I can guess what the problem is, bodies being removed during iteration. I am going to try to fix it, but I'm unable to recreate your issue with your very same project. Maybe it's not calling the update function for some reason? I don't know.

At the begining, the lights were deactivated so I had to set the enable configuration to true and it worked fine. Perhaps you removed a condition to check this out.

Skeletonxf commented 7 years ago

Oh sorry I forgot to tell you how to get to the level where the problems are most easily seen. Hold CTRL and 1 to jump to the demo level, with WASD to move and Space to shoot. There it's clear that some body shadows aren't updating properly.

Having to turn on shaders at the start is somewhat intended behaviour, though I thought the default was on for desktop OSs, basically that boolean is saved to a file so I forgot about it.

matiasah commented 7 years ago

Having physics shapes seems to be very complicated, I'm just going to add a InitFromPhysics method to the bodies so that it can copy shapes and their properties.

This way I'm going to be able to handle changes in the code much more easier, and get rid of the technical debt.

Skeletonxf commented 7 years ago

That seems like a good idea to me.

matiasah commented 7 years ago

I need to ask you, could you upload the file again? I switched from computer and I don't have it here.

Skeletonxf commented 7 years ago

Sure: https://send.firefox.com/download/bce6827d4c/#APXacaFXW0LrorLyZLtUeg

matiasah commented 7 years ago

Link seems to be broken again, any possibility you could upload it on another host?
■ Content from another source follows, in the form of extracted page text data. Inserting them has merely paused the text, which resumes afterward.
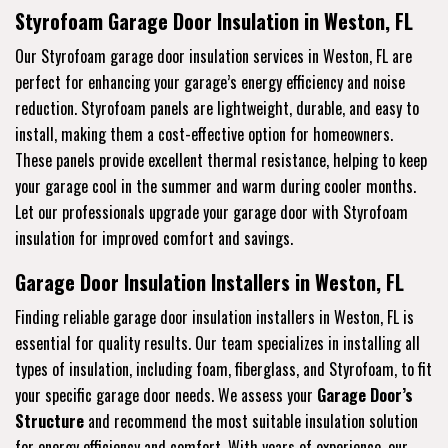
Styrofoam Garage Door Insulation in Weston, FL
Our Styrofoam garage door insulation services in Weston, FL are
perfect for enhancing your garage’s energy efficiency and noise
reduction. Styrofoam panels are lightweight, durable, and easy to
install, making them a cost-effective option for homeowners.
These panels provide excellent thermal resistance, helping to keep
your garage cool in the summer and warm during cooler months.
Let our professionals upgrade your garage door with Styrofoam
insulation for improved comfort and savings.
Garage Door Insulation Installers in Weston, FL
Finding reliable garage door insulation installers in Weston, FL is
essential for quality results. Our team specializes in installing all
types of insulation, including foam, fiberglass, and Styrofoam, to fit
your specific garage door needs. We assess your
Garage Door’s
Structure
and recommend the most suitable insulation solution
for energy efficiency and comfort. With years of experience, our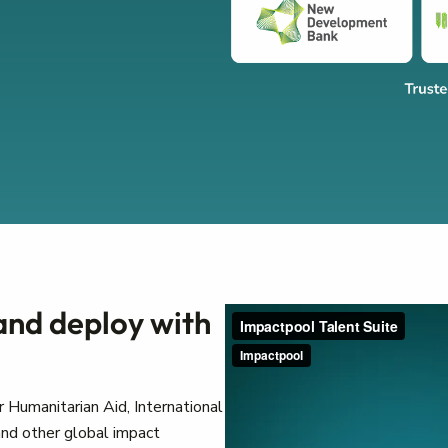
 and deploy with
 Humanitarian Aid, International
nd other global impact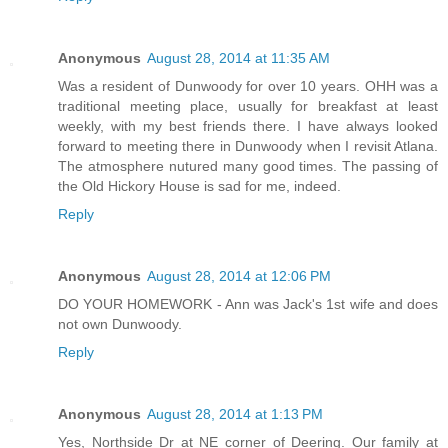
Anonymous
August 28, 2014 at 11:35 AM
Was a resident of Dunwoody for over 10 years. OHH was a
traditional meeting place, usually for breakfast at least
weekly, with my best friends there. I have always looked
forward to meeting there in Dunwoody when I revisit Atlana.
The atmosphere nutured many good times. The passing of
the Old Hickory House is sad for me, indeed.
Reply
Anonymous
August 28, 2014 at 12:06 PM
DO YOUR HOMEWORK - Ann was Jack's 1st wife and does
not own Dunwoody.
Reply
Anonymous
August 28, 2014 at 1:13 PM
Yes, Northside Dr at NE corner of Deering. Our family at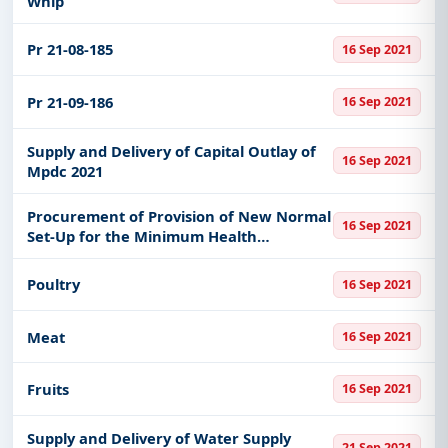
Whlp
Pr 21-08-185
16 Sep 2021
Pr 21-09-186
16 Sep 2021
Supply and Delivery of Capital Outlay of
16 Sep 2021
Mpdc 2021
Procurement of Provision of New Normal
16 Sep 2021
Set-Up for the Minimum Health
Standards for Covid 19 Supplies
Poultry
16 Sep 2021
Meat
16 Sep 2021
Fruits
16 Sep 2021
Supply and Delivery of Water Supply
21 Sep 2021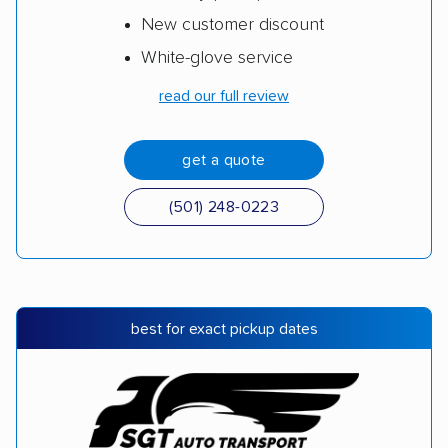
New customer discount
White-glove service
read our full review
get a quote
(501) 248-0223
best for exact pickup dates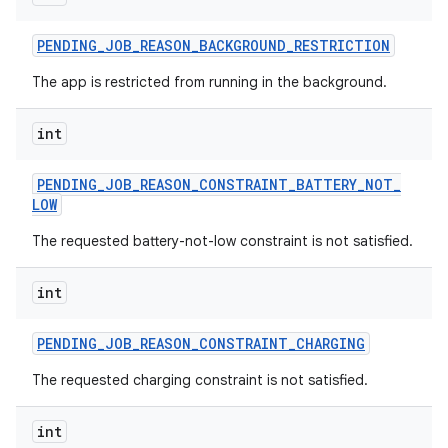
PENDING
_
JOB
_
REASON
_
BACKGROUND
_
RESTRICTION
The app is restricted from running in the background.
int
nits
PENDING
_
JOB
_
REASON
_
CONSTRAINT
_
BATTERY
_
NOT
_
LOW
The requested battery-not-low constraint is not satisfied.
int
PENDING
_
JOB
_
REASON
_
CONSTRAINT
_
CHARGING
The requested charging constraint is not satisfied.
int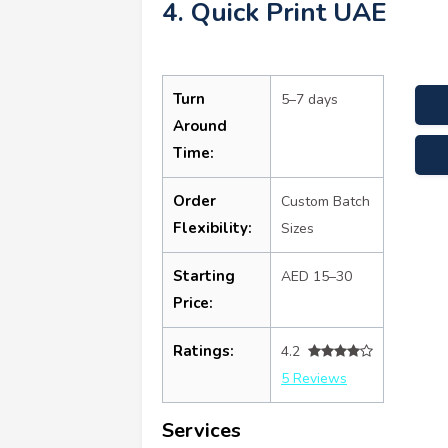
4. Quick Print UAE
Turn
5–7 days
Around
Time:
Order
Custom Batch
Flexibility:
Sizes
Starting
AED 15–30
Price:
Ratings:
4.2
5 Reviews
Services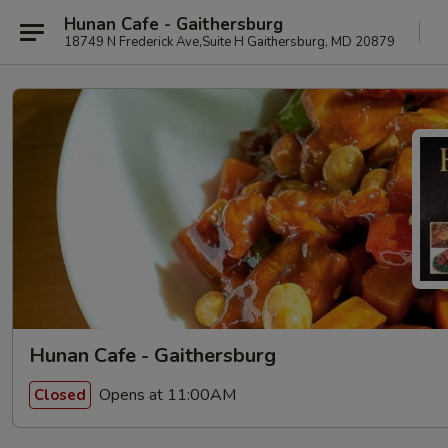
Hunan Cafe - Gaithersburg
18749 N Frederick Ave,Suite H Gaithersburg, MD 20879
Hunan Cafe - Gaithersburg
Opens at 11:00AM
Closed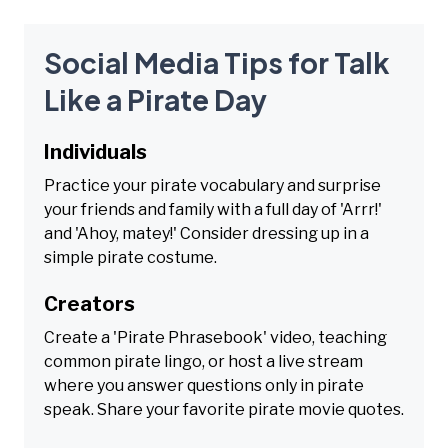
Social Media Tips for Talk
Like a Pirate Day
Individuals
Practice your pirate vocabulary and surprise
your friends and family with a full day of 'Arrr!'
and 'Ahoy, matey!' Consider dressing up in a
simple pirate costume.
Creators
Create a 'Pirate Phrasebook' video, teaching
common pirate lingo, or host a live stream
where you answer questions only in pirate
speak. Share your favorite pirate movie quotes.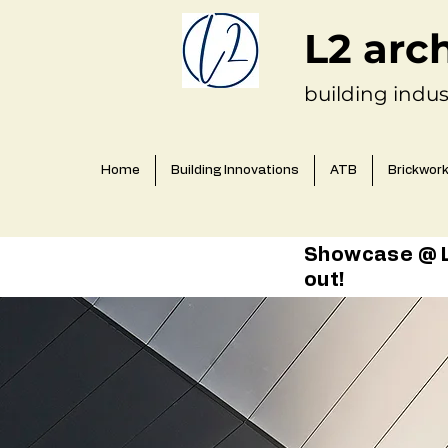
L2 arc
building indus
Home
Building Innovations
ATB
Brickwor
Showcase @ L2
out!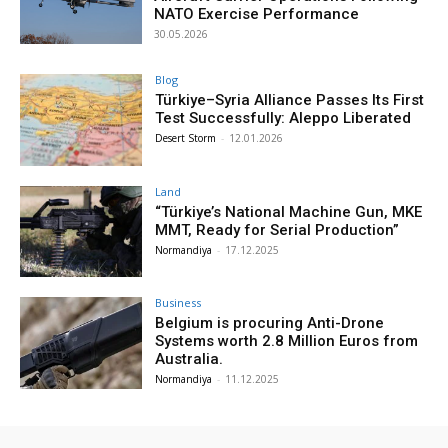
NATO Exercise Performance
30.05.2026
Blog
Türkiye–Syria Alliance Passes Its First
Test Successfully: Aleppo Liberated
Desert Storm
-
12.01.2026
Land
“Türkiye’s National Machine Gun, MKE
MMT, Ready for Serial Production”
Normandiya
-
17.12.2025
Business
Belgium is procuring Anti-Drone
Systems worth 2.8 Million Euros from
Australia.
Normandiya
-
11.12.2025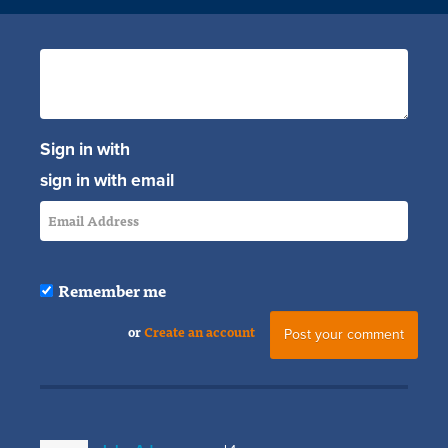
Sign in with
sign in with email
Remember me
or
Create an account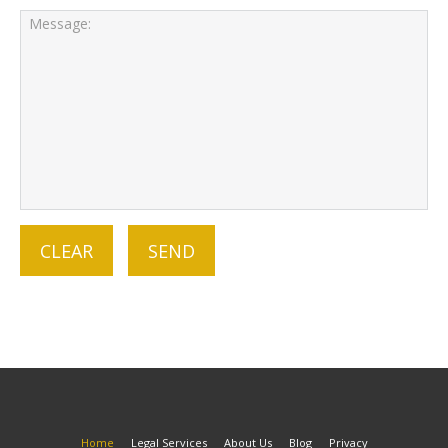
Home
Legal Services
About Us
Blog
Privacy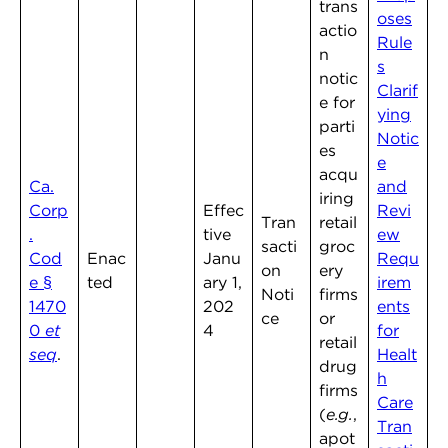
trans
oses
actio
Rule
n
s
notic
Clarif
e for
ying
parti
Notic
es
e
acqu
Ca.
and
iring
Corp
Effec
Revi
Tran
retail
.
tive
ew
sacti
groc
Cod
Enac
Janu
Requ
on
ery
e §
ted
ary 1,
irem
Noti
firms
1470
202
ents
ce
or
0
et
4
for
retail
seq
.
Healt
drug
h
firms
Care
(
e.g.
,
Tran
apot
Skeletonxf commented 7 years ago

Weird. I'll try one more time and if that still doesn't work I'll look for another host. https://send.firefox.com/download/970a0a5fa0/#UHMLUHFIbE1rUyJ5vRTyTA

matiasah commented 7 years ago

What I am sure of, is that it's transform is not modifying it's Transform.HasChanged attribute, because you've been using parented transforms and I haven't and that's why it breaks.

I need to figure out why it doesn't set it's Transform.HasChanged attribute to true.

Skeletonxf commented 7 years ago

Okay that would probably explain why my simpler demo couldn't reproduce it because I wasn't explicitly using Transforms there.